Will Intelligent Machines Replace Or Complement Human Workers?

February 29, 2016 Jeff Kelly

sfeatured-machine-handA recent article in Canadian Business tells the story of a company called Landr and how it uses machine learning to master music tracks without the aid of human engineers. As the article explains:

“Landr deploys big data analytics and machine learning to analyze a track and determine how to adjust parameters such as compression and equalization to make the song sound as pleasing and dynamic as possible to the ear.”

The company has been at it since mid-2014 and has mastered over 1.5 million songs. It’s a great equalizer for smaller bands trying to break through that don’t have the cash to hire professional recording engineers.

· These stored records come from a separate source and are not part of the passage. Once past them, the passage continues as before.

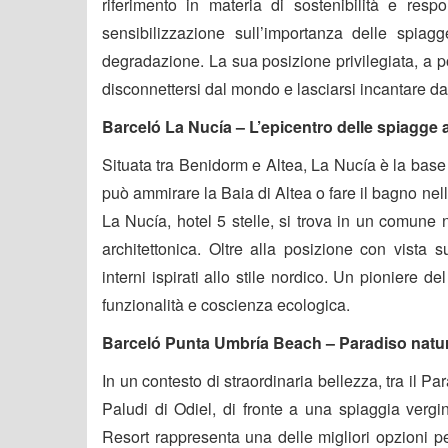
riferimento in materia di sostenibilità e resp
sensibilizzazione sull’importanza delle spiagg
degradazione. La sua posizione privilegiata, a po
disconnettersi dal mondo e lasciarsi incantare da
Barceló La Nucía – L’epicentro delle spiagge a
Situata tra Benidorm e Altea, La Nucía è la base
può ammirare la Baia di Altea o fare il bagno ne
La Nucía, hotel 5 stelle, si trova in un comune n
architettonica. Oltre alla posizione con vista 
interni ispirati allo stile nordico. Un pioniere d
funzionalità e coscienza ecologica.
Barceló Punta Umbría Beach – Paradiso natura
In un contesto di straordinaria bellezza, tra il P
Paludi di Odiel, di fronte a una spiaggia ver
Resort rappresenta una delle migliori opzioni per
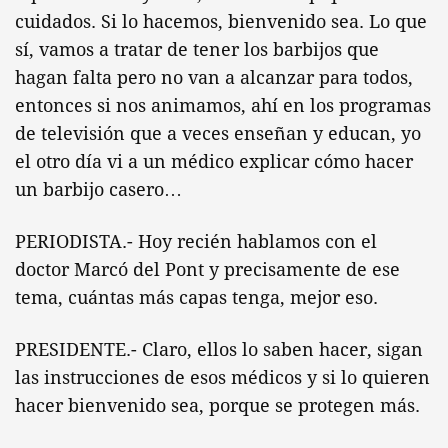
cuidados. Si lo hacemos, bienvenido sea. Lo que
sí, vamos a tratar de tener los barbijos que
hagan falta pero no van a alcanzar para todos,
entonces si nos animamos, ahí en los programas
de televisión que a veces enseñan y educan, yo
el otro día vi a un médico explicar cómo hacer
un barbijo casero…
PERIODISTA.- Hoy recién hablamos con el
doctor Marcó del Pont y precisamente de ese
tema, cuántas más capas tenga, mejor eso.
PRESIDENTE.- Claro, ellos lo saben hacer, sigan
las instrucciones de esos médicos y si lo quieren
hacer bienvenido sea, porque se protegen más.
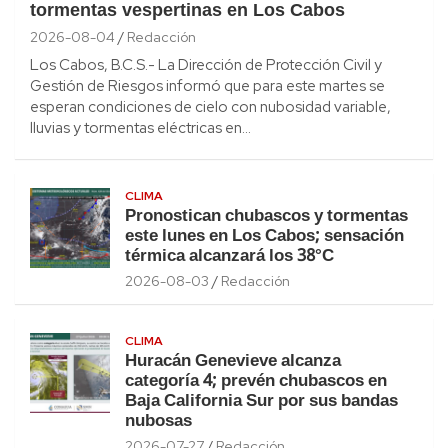
tormentas vespertinas en Los Cabos
2026-08-04
Redacción
Los Cabos, B.C.S.- La Dirección de Protección Civil y
Gestión de Riesgos informó que para este martes se
esperan condiciones de cielo con nubosidad variable,
lluvias y tormentas eléctricas en…
CLIMA
Pronostican chubascos y tormentas
este lunes en Los Cabos; sensación
térmica alcanzará los 38°C
2026-08-03
Redacción
CLIMA
Huracán Genevieve alcanza
categoría 4; prevén chubascos en
Baja California Sur por sus bandas
nubosas
2026-07-27
Redacción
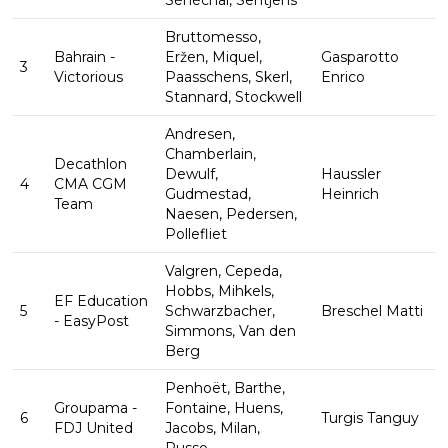
Sénéchal, Sentjens
Bruttomesso,
Bahrain -
Eržen, Miquel,
Gasparotto
3
Victorious
Paasschens, Skerl,
Enrico
Stannard, Stockwell
Andresen,
Chamberlain,
Decathlon
Dewulf,
Haussler
4
CMA CGM
Gudmestad,
Heinrich
Team
Naesen, Pedersen,
Pollefliet
Valgren, Cepeda,
Hobbs, Mihkels,
EF Education
5
Schwarzbacher,
Breschel Matti
- EasyPost
Simmons, Van den
Berg
Penhoët, Barthe,
Groupama -
Fontaine, Huens,
6
Turgis Tanguy
FDJ United
Jacobs, Milan,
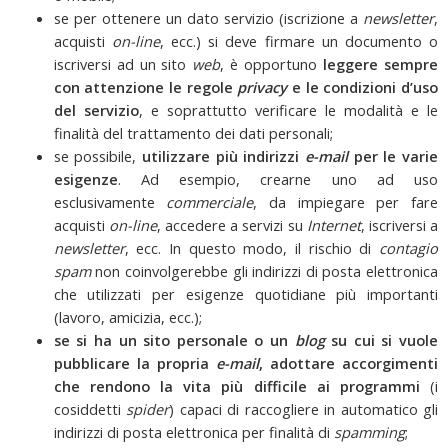
se per ottenere un dato servizio (iscrizione a
newsletter
,
acquisti
on-line
, ecc.) si deve firmare un documento o
iscriversi ad un sito
web
, è opportuno
leggere sempre
con attenzione le regole
privacy
e le condizioni d’uso
del servizio
, e soprattutto verificare le modalità e le
finalità del trattamento dei dati personali;
se possibile,
utilizzare più indirizzi
e-mail
per le varie
esigenze
. Ad esempio, crearne uno ad uso
esclusivamente
commerciale
, da impiegare per fare
acquisti
on-line
, accedere a servizi su
Internet
, iscriversi a
newsletter
, ecc. In questo modo, il rischio di
contagio
spam
non coinvolgerebbe gli indirizzi di posta elettronica
che utilizzati per esigenze quotidiane più importanti
(lavoro, amicizia, ecc.);
se si ha un sito personale o un
blog
su cui si vuole
pubblicare la propria
e-mail
, adottare accorgimenti
che rendono la vita più difficile ai programmi
(i
cosiddetti
spider
) capaci di raccogliere in automatico gli
indirizzi di posta elettronica per finalità di
spamming
;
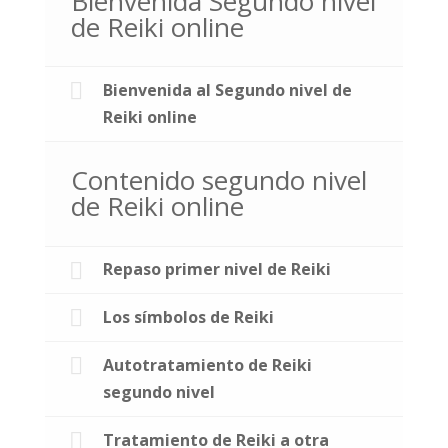
Bienvenida Segundo nivel
de Reiki online
Bienvenida al Segundo nivel de
Reiki online
Contenido segundo nivel
de Reiki online
Repaso primer nivel de Reiki
Los símbolos de Reiki
Autotratamiento de Reiki
segundo nivel
Tratamiento de Reiki a otra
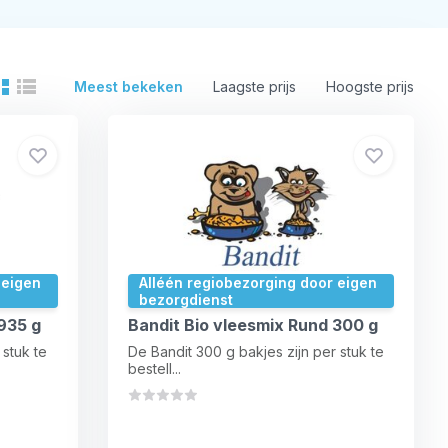
Meest bekeken
Laagste prijs
Hoogste prijs
 eigen
Alléén regiobezorging door eigen
bezorgdienst
935 g
Bandit Bio vleesmix Rund 300 g
 stuk te
De Bandit 300 g bakjes zijn per stuk te
bestell...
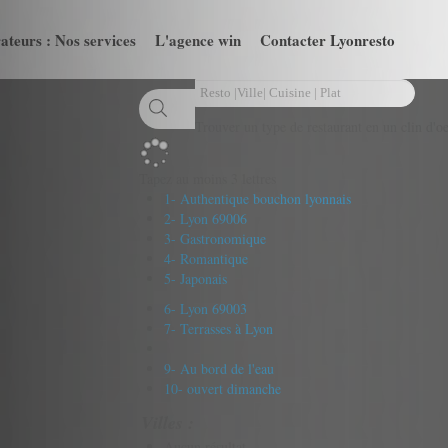
ateurs : Nos services
L'agence win
Contacter Lyonresto
Trouver un type de restaurant en un clin d'oe
Tapez au moins 3 lettres
1- Authentique bouchon lyonnais
2- Lyon 69006
3- Gastronomique
4- Romantique
5- Japonais
6- Lyon 69003
7- Terrasses à Lyon
9- Au bord de l'eau
10- ouvert dimanche
Villes :
Aucun résultat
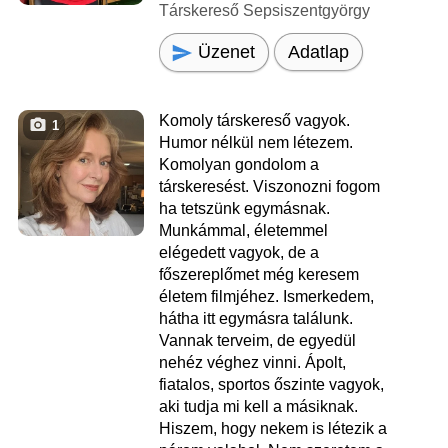
Társkereső Sepsiszentgyörgy
Üzenet
Adatlap
Komoly társkereső vagyok.
1
Humor nélkül nem létezem.
Komolyan gondolom a
társkeresést. Viszonozni fogom
ha tetszünk egymásnak.
Munkámmal, életemmel
elégedett vagyok, de a
főszereplőmet még keresem
életem filmjéhez. Ismerkedem,
hátha itt egymásra találunk.
Vannak terveim, de egyedül
nehéz véghez vinni. Ápolt,
fiatalos, sportos őszinte vagyok,
aki tudja mi kell a másiknak.
Hiszem, hogy nekem is létezik a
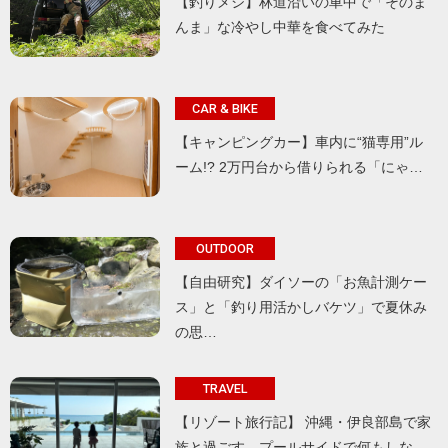
【釣りメシ】林道沿いの車中で「そのま
んま」な冷やし中華を食べてみた
CAR & BIKE
【キャンピングカー】車内に“猫専用”ル
ーム!? 2万円台から借りられる「にゃ…
OUTDOOR
【自由研究】ダイソーの「お魚計測ケー
ス」と「釣り用活かしバケツ」で夏休み
の思…
TRAVEL
【リゾート旅行記】 沖縄・伊良部島で家
族と過ごす、プールサイドで何もしな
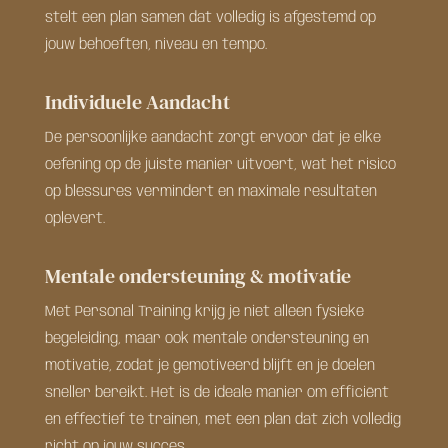
stelt een plan samen dat volledig is afgestemd op
jouw behoeften, niveau en tempo.
Individuele Aandacht
De persoonlijke aandacht zorgt ervoor dat je elke
oefening op de juiste manier uitvoert, wat het risico
op blessures vermindert en maximale resultaten
oplevert.
Mentale ondersteuning & motivatie
Met Personal Training krijg je niet alleen fysieke
begeleiding, maar ook mentale ondersteuning en
motivatie, zodat je gemotiveerd blijft en je doelen
sneller bereikt. Het is de ideale manier om efficiënt
en effectief te trainen, met een plan dat zich volledig
richt op jouw succes.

While Landr presents another good example of a real-world machine learning application, it also raises a touchy subject that has professionals across industries as well as policy makers concerned—will machine learning and artificial intelligence ultimately serve to complement human workers or replace them?

The article quotes Steve Albini, a recording engineer who’s worked with Nirvana and the Pixies (two of my favorite bands, by the way). He is adamant that technology can never replicate the work of experienced engineers. “There is literally no way it can be automated any more than you could automate getting your haircut,” Albini wrote in an email to Canadian Business.

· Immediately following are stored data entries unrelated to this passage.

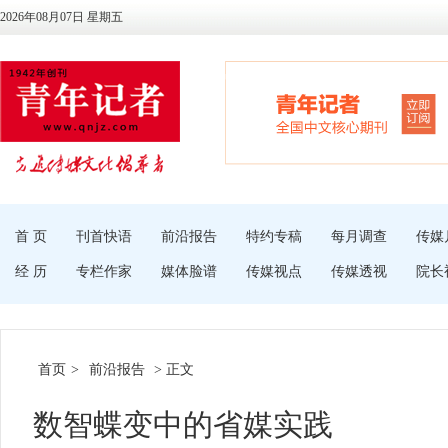
2026年08月07日 星期五
首 页
刊首快语
前沿报告
特约专稿
每月调查
传媒
经 历
专栏作家
媒体脸谱
传媒视点
传媒透视
院长
首页
>
前沿报告
> 正文
数智蝶变中的省媒实践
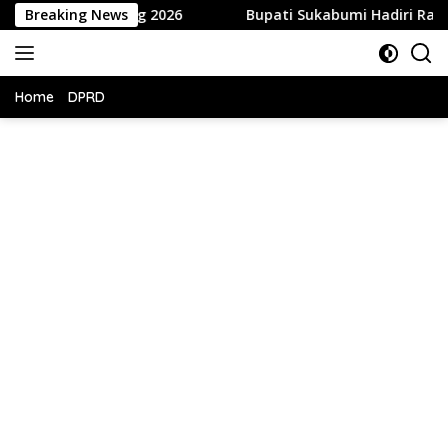
Langsung
 Sidang 2026
Breaking News
Bupati Sukabumi Hadiri Rapat Paripurna
ke
konten
Home
DPRD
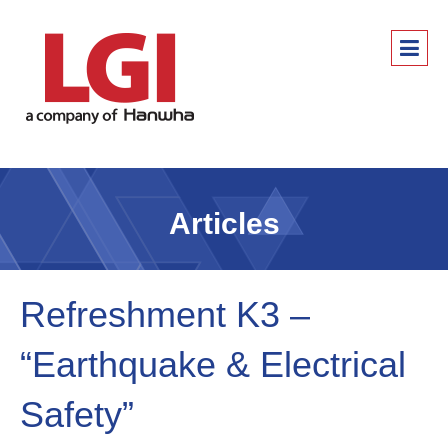
Articles
Refreshment K3 –
“Earthquake & Electrical
Safety”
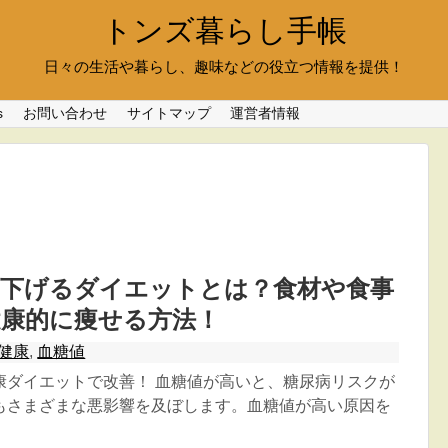
トンズ暮らし手帳
日々の生活や暮らし、趣味などの役立つ情報を提供！
s
お問い合わせ
サイトマップ
運営者情報
を下げるダイエットとは？食材や食事
健康的に痩せる方法！
健康
,
血糖値
康ダイエットで改善！ 血糖値が高いと、糖尿病リスクが
もさまざまな悪影響を及ぼします。血糖値が高い原因を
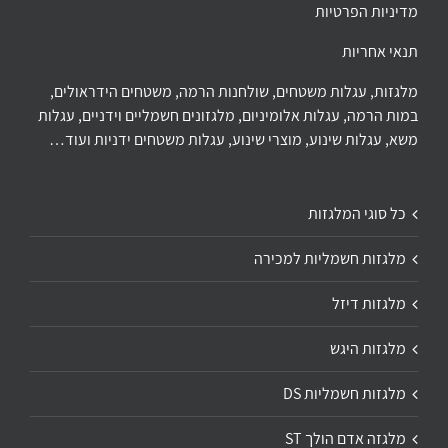
מדיניות הפרטיות
תנאי אחריות
מלגזות, עגלות משטחים, שולחנות הרמה, משטחים הידראולים,
במות הרמה, עגלות אלומיניום, מלגזונים חשמליים וידניים, עגלות
משא, עגלות שינוע, מוצרי שינוע, עגלות משטחים ידניות ועוד…
כל סוגי המלגזות
מלגזות חשמליות למכירה
מלגזות דיזל
מלגזות היגש
מלגזות חשמליות DS
מלגזה אדם הולך ST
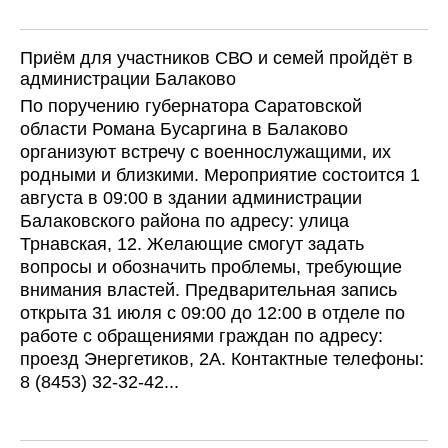
Приём для участников СВО и семей пройдёт в
администрации Балаково
По поручению губернатора Саратовской
области Романа Бусаргина в Балаково
организуют встречу с военнослужащими, их
родными и близкими. Мероприятие состоится 1
августа в 09:00 в здании администрации
Балаковского района по адресу: улица
Трнавская, 12. Желающие смогут задать
вопросы и обозначить проблемы, требующие
внимания властей. Предварительная запись
открыта 31 июля с 09:00 до 12:00 в отделе по
работе с обращениями граждан по адресу:
проезд Энергетиков, 2А. Контактные телефоны:
8 (8453) 32-32-42...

Whether intelligent machines will replace or complement human workers is a question Erik Brynjolfsson and Andrew McAfee tackle in their book, The Second Machine Age. In it, they take the totally reasonable position that intelligent machines will replace humans for some tasks; but in most cases, intelligence machines will complement human workers, making them more productive in the process.

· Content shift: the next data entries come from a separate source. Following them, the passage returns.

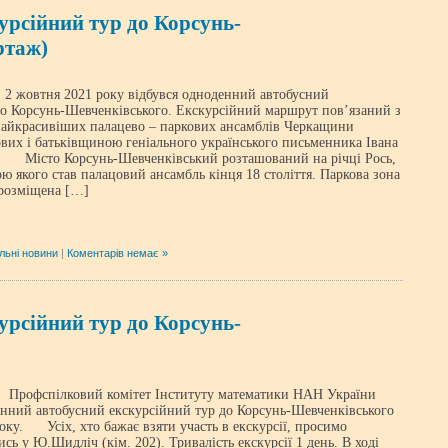
урсійний тур до Корсунь-
ртаж)
 жовтня 2021 року відбувся одноденний автобусний
до Корсунь-Шевченківського. Екскурсійний маршрут пов’язаний з
 найкрасивіших палацево – паркових ансамблів Черкащини
их і батьківщиною геніального українського письменника Івана
. Місто Корсунь-Шевченківський розташований на річці Рось,
 якого став палацовий ансамбль кінця 18 століття. Паркова зона
 розміщена […]
льні новини
|
Коментарів немає »
урсійний тур до Корсунь-
рофспілковий комітет Інституту математики НАН України
енний автобусний екскурсійний тур до Корсунь-Шевченківського
оку. Усіх, хто бажає взяти участь в екскурсії, просимо
сь у Ю.Шидліч (кім. 202). Тривалість екскурсії 1 день. В ході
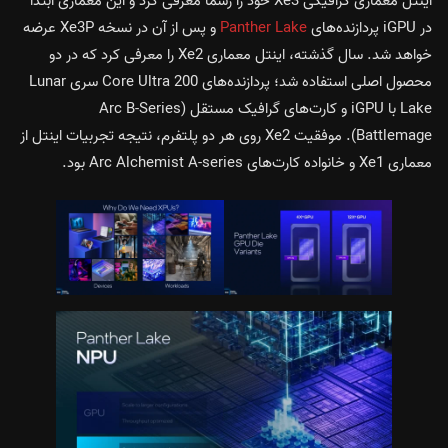
اینتل معماری گرافیکی Xe3 خود را رسما معرفی کرد و این معماری ابتدا
در iGPU پردازنده‌های
Lake
Panther
و پس از آن در نسخه Xe3P عرضه
خواهد شد. سال گذشته، اینتل معماری Xe2 را معرفی کرد که در دو
محصول اصلی استفاده شد؛ پردازنده‌های Core Ultra 200 سری Lunar
Lake با iGPU و کارت‌های گرافیک مستقل (Arc B-Series
Battlemage). موفقیت Xe2 روی هر دو پلتفرم، نتیجه تجربیات اینتل از
معماری Xe1 و خانواده کارت‌های Arc Alchemist A-series بود.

As to which tasks fall into which category (complement or replace), Brynjolfsson and McAfee contend that the biggest determinant is not whether a task is complex (like mastering a song) or simple (like cutting someone’s hair). Rather, the likelihood of intelligent machines replacing or complementing humans for a given task is much more dependent on whether that task is routine or not. In the short- and mid-term at least, intelligent machines are much more likely to complement human workers in non-routine tasks, whether complex or simple, than replace them. Write Brynjolfsson and McAfee:

“Routine clerical work like processing payments is easier to automate than handling customers questions. At present, machines are not very good at walking up stairs, picking up a paper clip from the floor, or reading the emotional cues of a frustrated customer.” —The Second Machine Age, pg. 138

The last example is telling. It is true that machines aren’t particularly adept at reading emotional cues, at least not yet. There is speech analytics software that aims to discern emotion in spoken language, but its accuracy needs improvement before it can replicate the capabilities of a human reading emotional cues in real-time. Today, in early 2016, if it was my company I’d rather have an experienced customer service rep on the phone dealing with an unhappy customer than a machine, like Apple’s Siri. (Again, interactive voice recognition software exists and is in widespread use, but anyone who’s called a customer support line and dealt with an IVR knows how frustratingly inept they often are.)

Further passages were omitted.